On 6 September 2010, Japan detected its first ever case of the NDM-1 enzyme. In May 2009, a Japanese man in his 50s who had recently returned from vacation in India was struck with a fever and hospitalized, later making a full recovery. Hospital officials confirmed that tests carried out after the patient’s recovery was positive for the NDM-1 enzyme.
An environmental point prevalence study conducted between 26 September and 10 October 2010 found bacteria with the NDM-1 gene in drinking water and seepage samples in New Delhi. 50 tap water samples and 171 seepage samples were collected from sites within 12 km of central New Delhi. Of these samples, 20 strains of bacteria were found to contain NDM-1 gene in 51 out of 171 seepage samples and 2 out of 50 tap water samples.

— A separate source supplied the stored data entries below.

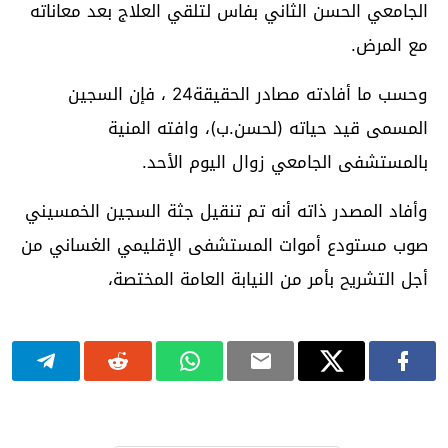
الجامعي الحسن الثاني بفاس لتلقي العلاج بعد معاناته
مع المرض.
وحسب ما أفادته مصادر الحقيقة24 ، فإن السجين
المسمى قيد حياته (لحسن.ب)، وافته المنية
بالمستشفى الجامعي زوال اليوم الأحد.
وأفاد المصدر ذاته أنه تم تنقيل جثة السجين الخمسيني
صوب مستودع أموات المستشفى الإقليمي الغساني من
أجل التشريح بأمر من النيابة العامة المختصة،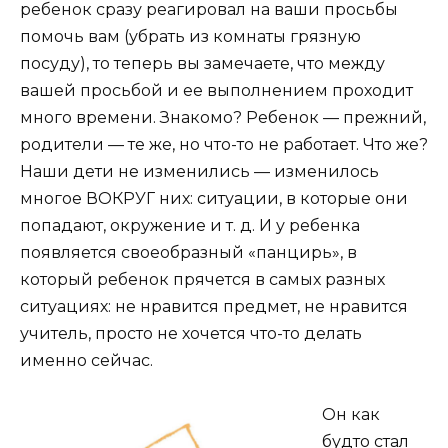
ребенок сразу реагировал на ваши просьбы
помочь вам (убрать из комнаты грязную
посуду), то теперь вы замечаете, что между
вашей просьбой и ее выполнением проходит
много времени. Знакомо? Ребенок — прежний,
родители — те же, но что-то не работает. Что же?
Наши дети не изменились — изменилось
многое ВОКРУГ них: ситуации, в которые они
попадают, окружение и т. д. И у ребенка
появляется своеобразный «панцирь», в
который ребенок прячется в самых разных
ситуациях: не нравится предмет, не нравится
учитель, просто не хочется что-то делать
именно сейчас.
Он как
будто стал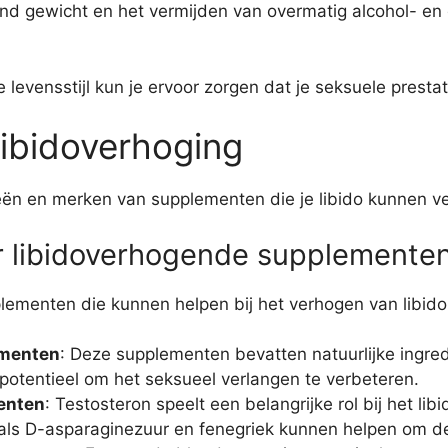
d gewicht en het vermijden van overmatig alcohol- en
evensstijl kun je ervoor zorgen dat je seksuele prestati
ibidoverhoging
ën en merken van supplementen die je libido kunnen ver
r libidoverhogende supplemente
plementen die kunnen helpen bij het verhogen van libido
ementen
: Deze supplementen bevatten natuurlijke ingredi
otentieel om het seksueel verlangen te verbeteren.
enten
: Testosteron speelt een belangrijke rol bij het li
ls D-asparaginezuur en fenegriek kunnen helpen om de 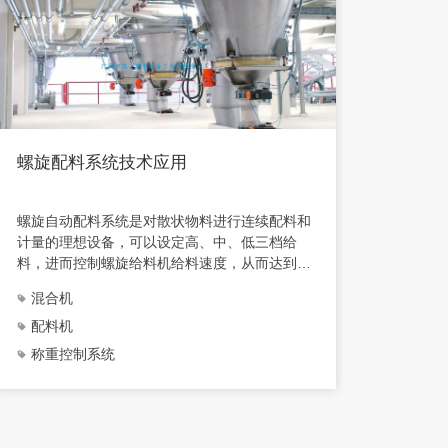
螺旋配料系统技术应用
称重
螺旋自动配料系统是对散状物料进行连续配料和
称重混
计量的理想设备，可以设定高、中、低三档给
电机
料，进而控制螺旋给料机给料速度，从而达到精
个称
确配料目的。按配料工艺实际过程以动态画面的
料称
混合机
投
形式反映上料、配料、送料及相关设备的运行状
的渐
态。
配料机
称
称重控制系统
混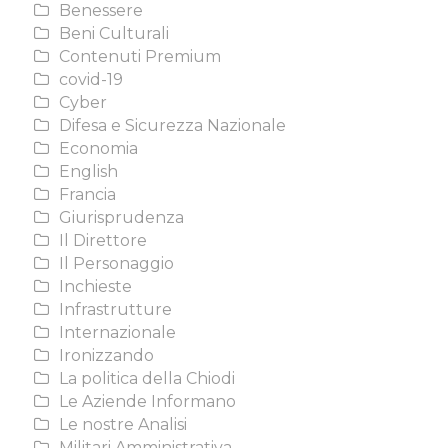
Benessere
Beni Culturali
Contenuti Premium
covid-19
Cyber
Difesa e Sicurezza Nazionale
Economia
English
Francia
Giurisprudenza
Il Direttore
Il Personaggio
Inchieste
Infrastrutture
Internazionale
Ironizzando
La politica della Chiodi
Le Aziende Informano
Le nostre Analisi
Militari Amministrativa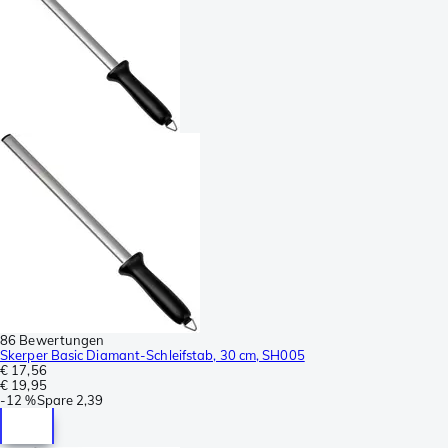
86 Bewertungen
Skerper Basic Diamant-Schleifstab, 30 cm, SH005
€ 17,56
€ 19,95
-
12 %
Spare
2,39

On 8 May 2012, the presence of NDM was found in a patient who died at Royal Alexandra Hospital in Edmonton, Alberta. The patient was also found to be carrying an Acinetobacter strain. The patient contracted the bacteria after another patient, who had surgery on the Indian subcontinent, traveled to Canada and was admitted to hospital with an infection.
Science Daily reported on the 16 December 2013 that a team of scientists from Rice, Nankai and Tianjin universities found NDM-1 in two wastewater treatment plants in northern China.
In June 2014 it was reported that the molecule aspergillomarasmine A from the Aspergillus fungus turns off the resistance mechanism of NDM-1 and thus makes bacteria once again sensitive to traditional antibiotics. It has been shown to be effective in mice and rats but has not yet been tested in humans for safety or effectiveness.